- _WHAT YOU NEED TO DO_:
Nothing but a number should be given: how many lines in the entries below include the string "Nightly".

=-=-=-=-=

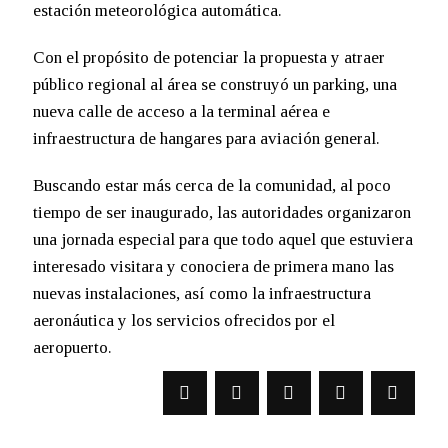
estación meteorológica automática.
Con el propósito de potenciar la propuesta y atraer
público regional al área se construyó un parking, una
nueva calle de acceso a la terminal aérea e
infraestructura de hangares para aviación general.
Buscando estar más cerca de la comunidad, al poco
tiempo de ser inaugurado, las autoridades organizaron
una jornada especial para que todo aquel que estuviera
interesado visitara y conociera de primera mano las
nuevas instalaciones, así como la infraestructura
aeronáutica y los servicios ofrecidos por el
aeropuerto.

=-=-=-=-=

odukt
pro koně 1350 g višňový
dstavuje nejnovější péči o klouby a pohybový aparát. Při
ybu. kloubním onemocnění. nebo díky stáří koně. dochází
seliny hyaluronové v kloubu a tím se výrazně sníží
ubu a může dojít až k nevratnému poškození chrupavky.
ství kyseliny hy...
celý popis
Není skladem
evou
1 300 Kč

=-=-=-=-=

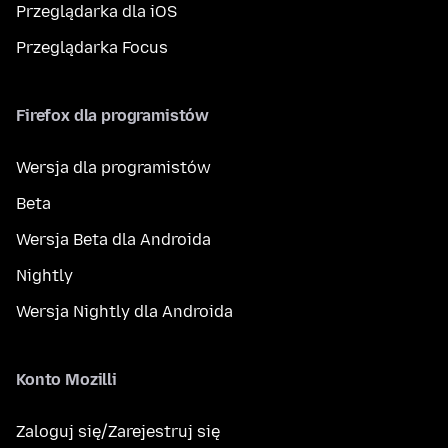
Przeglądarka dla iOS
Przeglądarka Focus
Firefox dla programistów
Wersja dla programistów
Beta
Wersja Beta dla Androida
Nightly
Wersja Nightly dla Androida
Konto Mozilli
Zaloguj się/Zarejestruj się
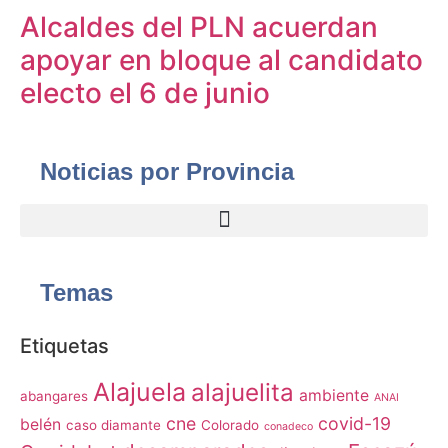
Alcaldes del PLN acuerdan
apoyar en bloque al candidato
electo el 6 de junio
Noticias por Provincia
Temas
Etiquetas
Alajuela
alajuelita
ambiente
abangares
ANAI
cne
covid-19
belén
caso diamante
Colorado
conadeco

=-=-=-=-=

- _RESPONSE TO THIS EXERCISE_:
2